DF: The environmental justice movement is more than 30 years old. While we have seen some major accomplishments, what still needs to be achieved?

CCF: One of the major accomplishments of environmental justice work is that we are finally recognizing sanitation inequities in this country. Another major accomplishment is that the White House has elevated environmental justice issues to the executive level for the first time in our nation's history.

We need to do more to make sure that Justice 40, the administration’s initiative to deliver at least 40 percent of the overall benefits from Federal investments in climate and clean energy to disadvantaged communities, actually delivers equitable solutions. Forty percent is merely a down payment on the vast issues that need to be addressed, but I am happy that we have at least begun the process. Acknowledgement is a step toward transformation.

DF: How should federal, state, and local policies change to address the environmental issues in communities of color?

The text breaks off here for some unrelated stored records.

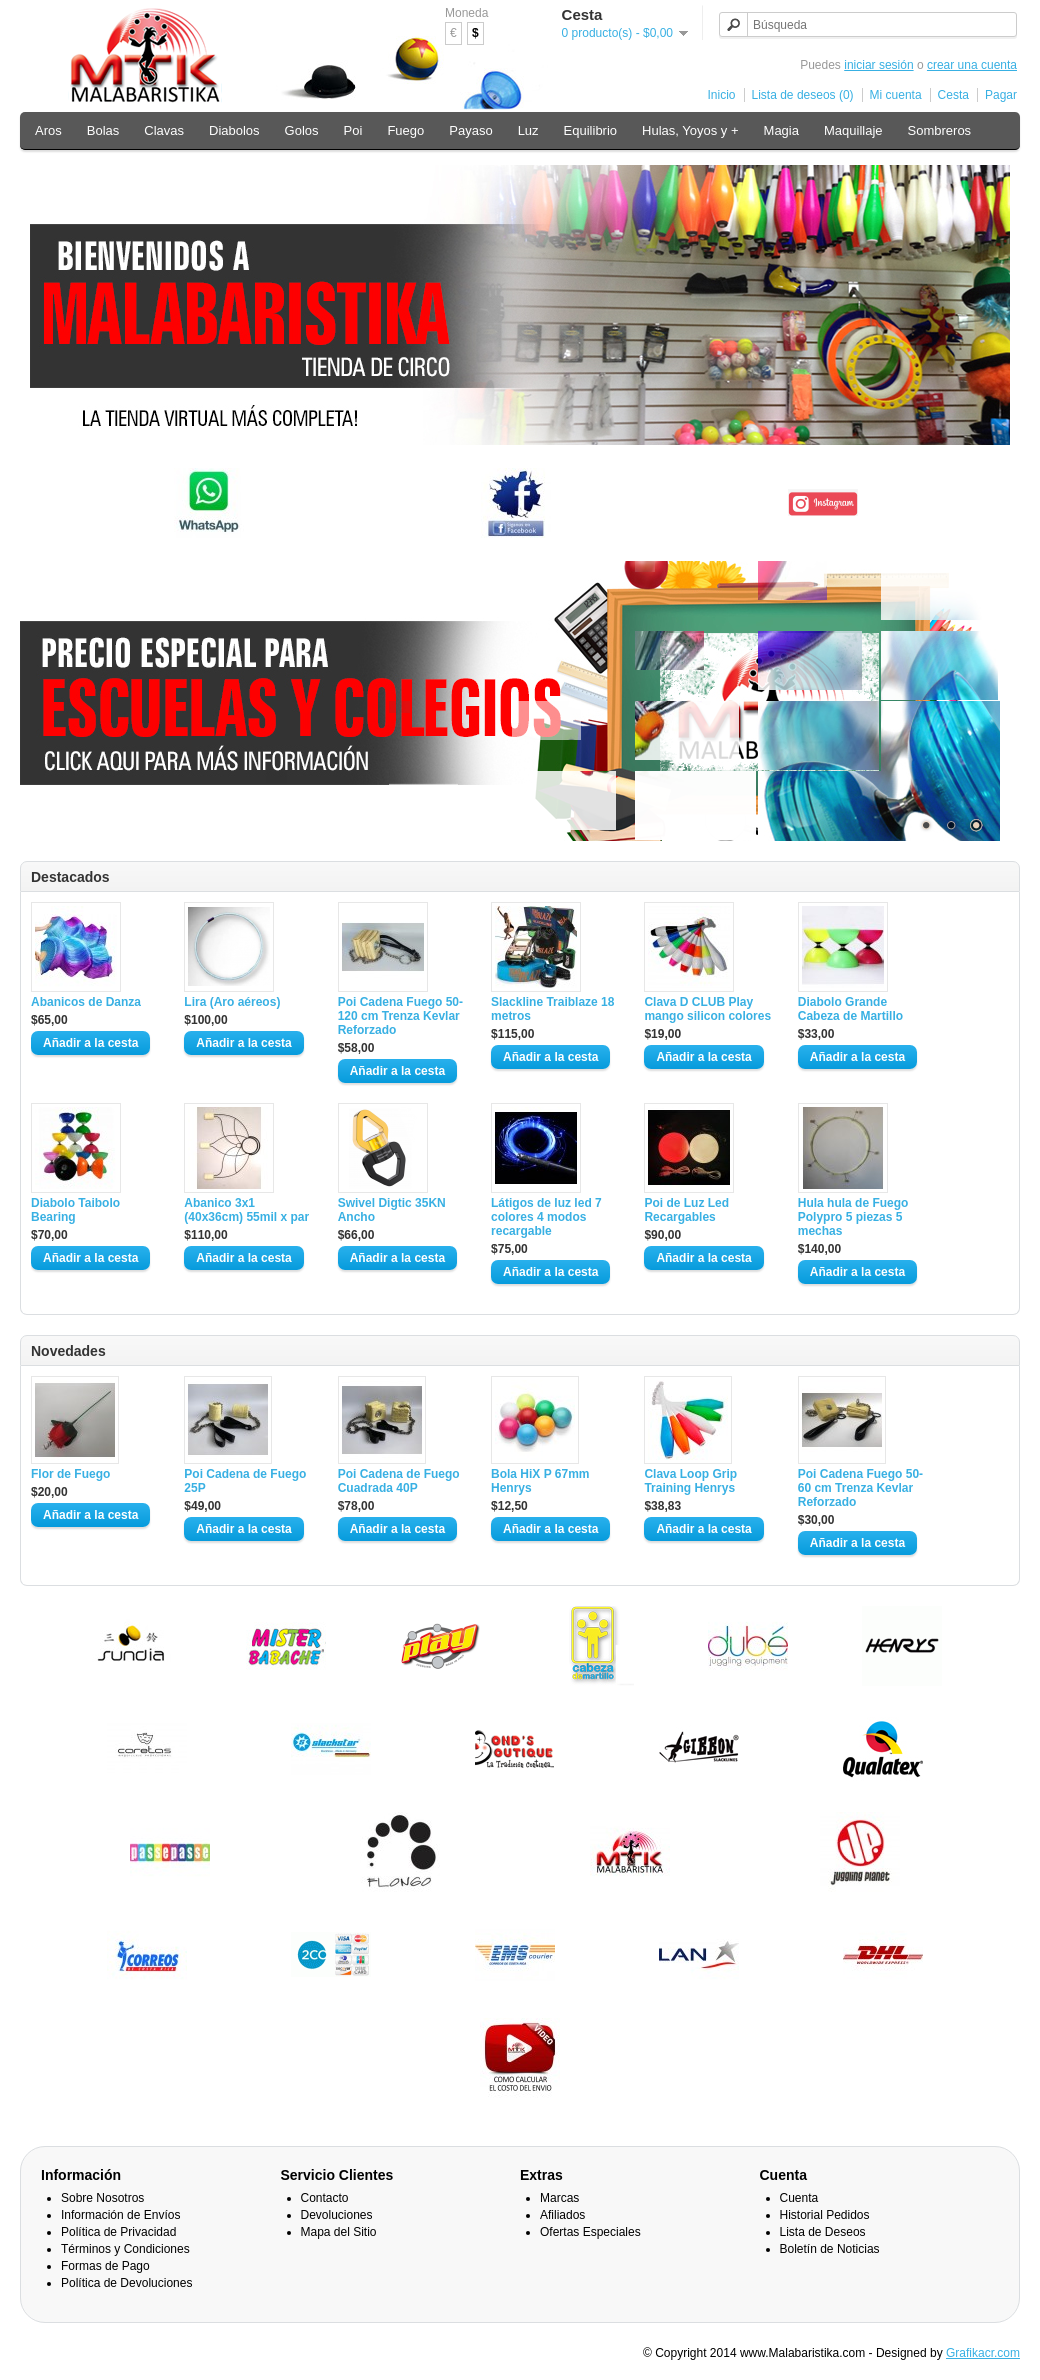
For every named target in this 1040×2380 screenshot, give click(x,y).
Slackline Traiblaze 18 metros (552, 1009)
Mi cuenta (896, 95)
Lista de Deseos (823, 2232)
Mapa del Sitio (339, 2232)
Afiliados (562, 2215)
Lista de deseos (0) (803, 95)
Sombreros (940, 130)
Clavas (164, 130)
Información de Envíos (120, 2215)
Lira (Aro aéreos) (232, 1002)
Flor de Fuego (70, 1474)
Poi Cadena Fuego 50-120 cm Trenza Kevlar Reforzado (400, 1016)
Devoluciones (337, 2215)
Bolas (103, 130)
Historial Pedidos (825, 2215)
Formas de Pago (105, 2266)
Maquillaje (853, 130)
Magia (781, 130)
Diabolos (234, 130)
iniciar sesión (878, 65)
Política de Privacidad (118, 2232)
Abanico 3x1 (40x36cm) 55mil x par (246, 1210)
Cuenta (799, 2198)
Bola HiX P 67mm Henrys (540, 1481)
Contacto (325, 2198)
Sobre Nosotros (102, 2198)
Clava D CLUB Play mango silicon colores (707, 1009)
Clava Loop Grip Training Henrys (690, 1481)
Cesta (953, 95)
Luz (528, 130)
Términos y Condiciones (125, 2249)
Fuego (405, 130)
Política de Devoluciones (126, 2283)
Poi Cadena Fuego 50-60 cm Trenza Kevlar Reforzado (860, 1488)
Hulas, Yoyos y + (690, 130)
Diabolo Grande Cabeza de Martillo (850, 1009)
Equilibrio (590, 130)
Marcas (559, 2198)
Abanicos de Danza (86, 1002)
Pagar (1001, 95)
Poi (353, 130)
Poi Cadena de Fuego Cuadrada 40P (399, 1481)
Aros (48, 130)
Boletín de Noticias (830, 2249)
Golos (302, 130)
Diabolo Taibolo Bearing (75, 1210)
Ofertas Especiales (590, 2232)
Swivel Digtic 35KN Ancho (392, 1210)
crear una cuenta (972, 65)
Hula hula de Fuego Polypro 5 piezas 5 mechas (853, 1217)
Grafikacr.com (983, 2353)
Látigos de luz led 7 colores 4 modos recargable (546, 1217)
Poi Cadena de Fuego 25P (245, 1481)
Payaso (470, 130)
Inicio (722, 95)
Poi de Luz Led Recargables (686, 1210)
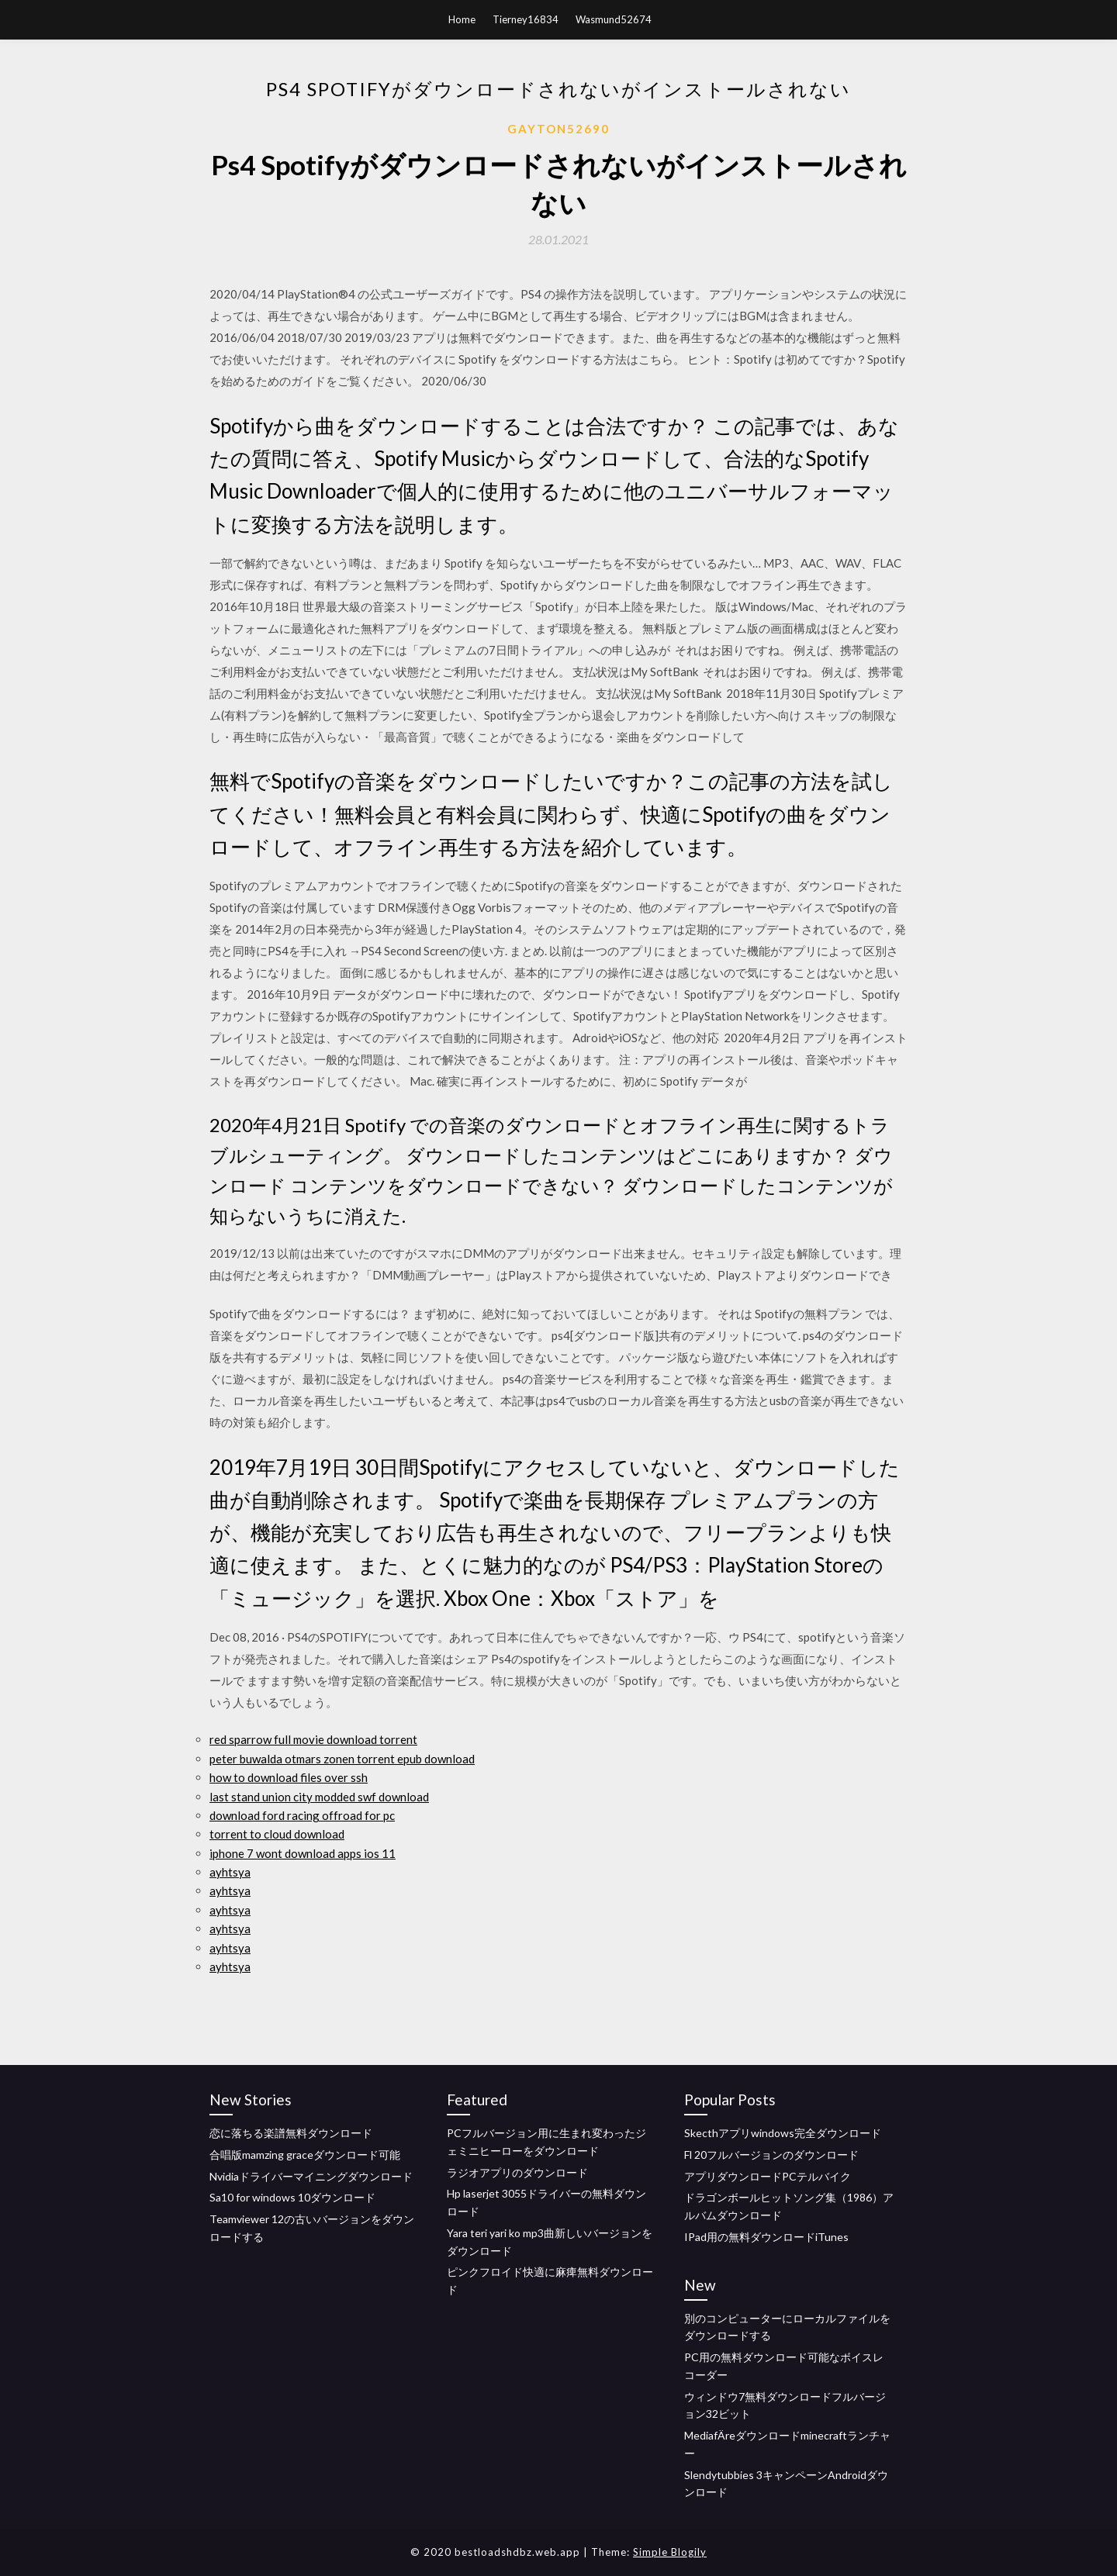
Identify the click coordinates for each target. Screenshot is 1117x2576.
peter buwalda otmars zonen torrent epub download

CCF: We must remove the structural inequities that are baked into our federal, state, and local governments’ discrimination against communities of color and poor communities. All federal appropriations should utilize a Justice 40 model in which funding is consciously committed to remedy historical wrongs. A good example of where to start is the Water Resources Development Act that is currently in the Senate Environment and Public Works Committee. This legislation aims addresses climate and environmental justice priorities and includes the establishment of an advisory committee guiding the US Army Corps of Engineers on these issues.

At the state and local levels, similar models should be employed, with the engagement of individuals from communities of color, and poor and rural communities as valued stakeholders. This will require developing relationships, establishing trust, and learning from long-time residents. Further, recognizing the knowledge and expertise that local stakeholders bring to the process can help quickly leapfrog policy and investments.